Just one year later, Constantin and his team launched its first wine under the Varancha brand. It wasn’t until 2009 though, that the winery was re-christened Crama Gîrboiu, taking the family name, and things really began to take off.
“Investing in vineyards was a natural step but also an opportunity to show our ambition,” says Livia Gîrboiu, executive manager and Constantin’s daughter. “This is how Crama Gîrboiu was born, and the reason we were the first in Romania to give the family name to a wine business. Years of good wines, international medals and a steady growth in sales of premium wines followed. We’re constantly striving to become better too. That’s why we experiment with everything from terroir, to grape varieties, to winemaking styles, to different technologies. Without trying you can’t achieve perfection, and that’s our destination.”
A major step along this road was undoubtedly the 2018 hiring of the renowned winemaker Giovanni Menotti in a consulting role. With more than 30 years’ experience of winemaking both in the Friuli area and internationally, Giovanni quickly made his mark with modern, non-invasive vinification methods, greater respect for the plant and the grape, and crucially the design of some really special wines.
The following few years saw a slew of successful and inventive wines, garnering an impressive collection of international awards, which only added to Gîrboiu’s growing reputation for innovation. It also saw a major further €1.6 million upgrade to the winery, for modernisation and an increase in processing and to 2 million litres. Today, the vineyard comprises around 200 hectares of native vines such as Șarbă, Plăvaie, Fetească Regală, Fetească Albă, Fetească Neagră, as well as international ones like Sauvignon Blanc, Riesling Italico, Muscat Ottonel, Gewurztraminer, Merlot, Cabernet Sauvignon, Pinot Noir.
“Our philosophy is to create wine that expresses both the terroir and the character of the Gîrboiu family,” continues Livia. “We are experimenting all the time and I think that gives us an added value as well as a competitive advantage. Every year we experiment on Romanian, local varieties because we firmly believe they are our future.”
Gîrboiu has clearly benefitted considerably from European funds in developing the infrastructure side of its business, as have many of the country’s wineries. This has levelled the playing field in terms of opportunity, argues Livia, so it is incumbent on individual wineries to stand out from the pack in other ways.
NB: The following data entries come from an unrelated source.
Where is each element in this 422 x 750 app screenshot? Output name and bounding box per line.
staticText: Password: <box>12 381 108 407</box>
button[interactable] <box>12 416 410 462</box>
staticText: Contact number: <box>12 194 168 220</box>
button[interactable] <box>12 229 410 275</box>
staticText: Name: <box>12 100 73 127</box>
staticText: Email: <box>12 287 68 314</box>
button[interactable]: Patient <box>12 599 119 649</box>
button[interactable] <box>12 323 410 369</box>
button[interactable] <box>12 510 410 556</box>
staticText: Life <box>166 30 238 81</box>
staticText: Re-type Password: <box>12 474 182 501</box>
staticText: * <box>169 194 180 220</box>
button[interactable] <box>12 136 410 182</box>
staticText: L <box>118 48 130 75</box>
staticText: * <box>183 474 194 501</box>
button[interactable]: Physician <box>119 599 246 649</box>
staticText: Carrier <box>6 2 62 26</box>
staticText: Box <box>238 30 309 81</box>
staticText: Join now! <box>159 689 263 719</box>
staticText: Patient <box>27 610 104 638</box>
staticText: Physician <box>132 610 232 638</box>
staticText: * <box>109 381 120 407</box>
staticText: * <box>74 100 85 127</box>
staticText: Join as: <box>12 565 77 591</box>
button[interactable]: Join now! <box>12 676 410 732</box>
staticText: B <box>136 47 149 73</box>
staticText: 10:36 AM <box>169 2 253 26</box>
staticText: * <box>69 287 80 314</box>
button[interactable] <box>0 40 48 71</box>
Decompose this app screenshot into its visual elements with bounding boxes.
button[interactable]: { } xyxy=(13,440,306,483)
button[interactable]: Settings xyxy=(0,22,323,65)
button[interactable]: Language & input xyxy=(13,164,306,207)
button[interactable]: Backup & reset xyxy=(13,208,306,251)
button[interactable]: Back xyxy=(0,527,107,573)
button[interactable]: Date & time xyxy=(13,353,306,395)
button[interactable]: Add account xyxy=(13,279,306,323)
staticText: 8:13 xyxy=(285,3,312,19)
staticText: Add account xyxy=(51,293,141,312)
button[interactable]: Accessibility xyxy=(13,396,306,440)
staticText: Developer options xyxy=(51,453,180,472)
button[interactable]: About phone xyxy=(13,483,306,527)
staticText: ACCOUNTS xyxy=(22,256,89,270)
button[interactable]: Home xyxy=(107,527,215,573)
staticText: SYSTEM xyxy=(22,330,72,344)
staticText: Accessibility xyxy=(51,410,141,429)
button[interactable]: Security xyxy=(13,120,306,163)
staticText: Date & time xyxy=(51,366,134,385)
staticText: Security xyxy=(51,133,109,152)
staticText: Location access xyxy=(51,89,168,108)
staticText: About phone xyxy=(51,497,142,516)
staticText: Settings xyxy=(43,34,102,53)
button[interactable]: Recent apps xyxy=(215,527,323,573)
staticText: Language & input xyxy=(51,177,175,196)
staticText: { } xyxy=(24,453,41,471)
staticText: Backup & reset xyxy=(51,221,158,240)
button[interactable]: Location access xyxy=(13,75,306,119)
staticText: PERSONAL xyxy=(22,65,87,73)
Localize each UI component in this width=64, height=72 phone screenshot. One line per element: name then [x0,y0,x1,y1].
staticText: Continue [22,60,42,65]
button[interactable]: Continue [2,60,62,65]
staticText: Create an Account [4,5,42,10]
“Everyone has technology; the wine sector is the only one in Romania that has really taken advantage of European funds,” she says. But premium wine means more than that. This is where the expertise of the specialists comes into play, from sustainable methods in the vineyard to the final wine in the bottle, including branding and marketing elements.”
Like her peers, it is also clear that Livia has grown frustrated at the lack of strategic leadership behind Romania’s wine renaissance.
“Romania has a great handicap, and that is called politics! There has not yet been a Minister of Agriculture who has paid a minimum of attention to the wine sector, unfortunately. We don’t have an image as a producing country, we don’t have a brand and we don’t know how to sell ourselves. The lack of producer associations goes hand-in-hand with the incompetence of the authorities. The funds allocated for promotion are almost non-existent, and I think it is recognised as a wine producer only through international medals or through the weak, existing export.
“After the fall of Ceaușescu’s regime, the culture of the vine has returned and the tradition is being revived, with small but sure steps. Romania is at the beginning of the road. We are at the point where we are replanting, discovering the terroir, and selecting the right grape varieties. Technology is advancing rapidly, thanks to investment fund projects, and famous oenologists from countries with tradition like France and Italy come to Romania to create new classics. The culmination of all these advantages is a chance to create history. We must seize it.”